Saturday morning had us up bright and early as Walter was very excited to finally explore the island where he’d been shipwrecked years ago. We were up at 5:45 a.m. so we could catch the ferry at 8:30 a.m., which was only about an hour away and we were already packed. Truth is, I was very excited, too, even though he had Jason and me up almost two hours before time to go.
We piled all our dive gear and bags into the back of the truck and Walter sped along the partly paved and partly gravel roads, swerving when necessary to avoid the ubiquitous potholes. We finally arrived at the ferry dock about an hour before the ferry operator, Ed, arrived.
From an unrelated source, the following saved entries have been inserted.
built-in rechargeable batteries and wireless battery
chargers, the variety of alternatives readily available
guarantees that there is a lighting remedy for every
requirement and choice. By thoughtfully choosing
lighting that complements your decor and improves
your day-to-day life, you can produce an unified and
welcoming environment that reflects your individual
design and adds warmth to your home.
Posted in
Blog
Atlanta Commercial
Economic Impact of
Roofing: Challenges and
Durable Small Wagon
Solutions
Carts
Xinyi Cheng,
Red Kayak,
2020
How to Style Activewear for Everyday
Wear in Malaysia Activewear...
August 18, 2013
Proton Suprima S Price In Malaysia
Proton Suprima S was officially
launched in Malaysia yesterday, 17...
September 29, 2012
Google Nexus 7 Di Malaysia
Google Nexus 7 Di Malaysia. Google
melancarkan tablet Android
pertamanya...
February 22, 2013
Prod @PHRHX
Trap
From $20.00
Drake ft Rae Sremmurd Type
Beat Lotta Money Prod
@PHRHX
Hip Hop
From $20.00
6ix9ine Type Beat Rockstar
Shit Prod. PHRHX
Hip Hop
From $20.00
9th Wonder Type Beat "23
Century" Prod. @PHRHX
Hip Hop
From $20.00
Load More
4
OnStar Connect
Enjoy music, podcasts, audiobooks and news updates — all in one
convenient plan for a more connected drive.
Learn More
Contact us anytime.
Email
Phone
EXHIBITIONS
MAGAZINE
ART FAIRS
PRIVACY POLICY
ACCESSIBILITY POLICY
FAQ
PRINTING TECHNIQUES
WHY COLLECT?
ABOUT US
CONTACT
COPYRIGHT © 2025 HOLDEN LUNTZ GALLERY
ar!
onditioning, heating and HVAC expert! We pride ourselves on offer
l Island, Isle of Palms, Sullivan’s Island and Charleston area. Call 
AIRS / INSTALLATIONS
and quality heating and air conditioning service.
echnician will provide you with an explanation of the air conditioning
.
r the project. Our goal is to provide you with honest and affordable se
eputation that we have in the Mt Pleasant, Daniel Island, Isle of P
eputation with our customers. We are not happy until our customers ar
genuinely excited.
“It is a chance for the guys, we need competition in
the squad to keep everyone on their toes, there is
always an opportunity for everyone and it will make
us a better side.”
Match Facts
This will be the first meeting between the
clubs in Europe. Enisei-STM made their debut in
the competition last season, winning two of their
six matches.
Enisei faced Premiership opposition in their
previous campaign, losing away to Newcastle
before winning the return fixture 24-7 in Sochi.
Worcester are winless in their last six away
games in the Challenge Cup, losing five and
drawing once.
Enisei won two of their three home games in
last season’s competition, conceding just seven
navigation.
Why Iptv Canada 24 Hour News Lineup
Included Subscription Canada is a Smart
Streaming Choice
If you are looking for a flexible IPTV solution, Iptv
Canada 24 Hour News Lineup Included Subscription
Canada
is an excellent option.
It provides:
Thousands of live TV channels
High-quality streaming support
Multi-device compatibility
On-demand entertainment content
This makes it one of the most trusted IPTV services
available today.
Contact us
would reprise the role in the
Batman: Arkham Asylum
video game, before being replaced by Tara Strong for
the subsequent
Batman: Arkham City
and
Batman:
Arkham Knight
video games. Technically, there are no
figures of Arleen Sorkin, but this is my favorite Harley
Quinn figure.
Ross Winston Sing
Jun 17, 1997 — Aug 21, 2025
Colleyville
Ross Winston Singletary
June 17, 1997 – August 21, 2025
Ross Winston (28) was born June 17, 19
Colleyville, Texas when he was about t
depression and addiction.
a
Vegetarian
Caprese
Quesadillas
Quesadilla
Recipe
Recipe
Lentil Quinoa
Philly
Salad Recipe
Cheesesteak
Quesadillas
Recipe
The day was gorgeous with a perfect cerulean sky studded with white puffy clouds and a breeze that kept us from sweating too much. The road was a dirt rut with an old worn down yellow building close by, an old sideways tilting cement dock, and not a soul in sight. There are no port-a-potties or signs posted along a manicured highway pointing the way to a rest area. This is the reality in the Bahamas out islands. You go when you need to wherever you are. I ducked around a cropping of boulders and sat on a conveniently located rock on a beautiful and tiny sandy beach to relieve myself as I stared far across the cut at Acklins Island. There’s literally no one around to disturb such moments in these sparsely populated islands.
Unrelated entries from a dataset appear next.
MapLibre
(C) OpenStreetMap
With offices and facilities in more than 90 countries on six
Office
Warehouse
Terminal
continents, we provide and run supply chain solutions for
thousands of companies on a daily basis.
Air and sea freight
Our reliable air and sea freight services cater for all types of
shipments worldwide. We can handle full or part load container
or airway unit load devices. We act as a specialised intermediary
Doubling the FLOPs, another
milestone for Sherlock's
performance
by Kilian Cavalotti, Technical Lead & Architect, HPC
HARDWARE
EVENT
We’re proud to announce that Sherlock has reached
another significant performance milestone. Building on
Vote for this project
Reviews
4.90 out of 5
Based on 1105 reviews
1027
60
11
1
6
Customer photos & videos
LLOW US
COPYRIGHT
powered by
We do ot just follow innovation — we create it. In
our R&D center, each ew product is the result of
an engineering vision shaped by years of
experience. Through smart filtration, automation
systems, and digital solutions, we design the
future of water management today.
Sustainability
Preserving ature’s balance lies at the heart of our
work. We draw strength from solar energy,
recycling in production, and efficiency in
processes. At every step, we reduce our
Ed, a tall slim man with broad shoulders and a happy smile, headed over to the ferry boat and readied her for our ride across. I knew we were taking a ferry and in my mind yesterday, I conjured up an image of a large flat barge type vessel on which we would load our truck, although I had not seen such a barge when we first arrived. Instead, I noted the tiny boat anchored off the dock and wondered whose it was. But Ed answered that question when he pulled the anchor of the small boat and ran it into the sand on the little beach so we could load and board.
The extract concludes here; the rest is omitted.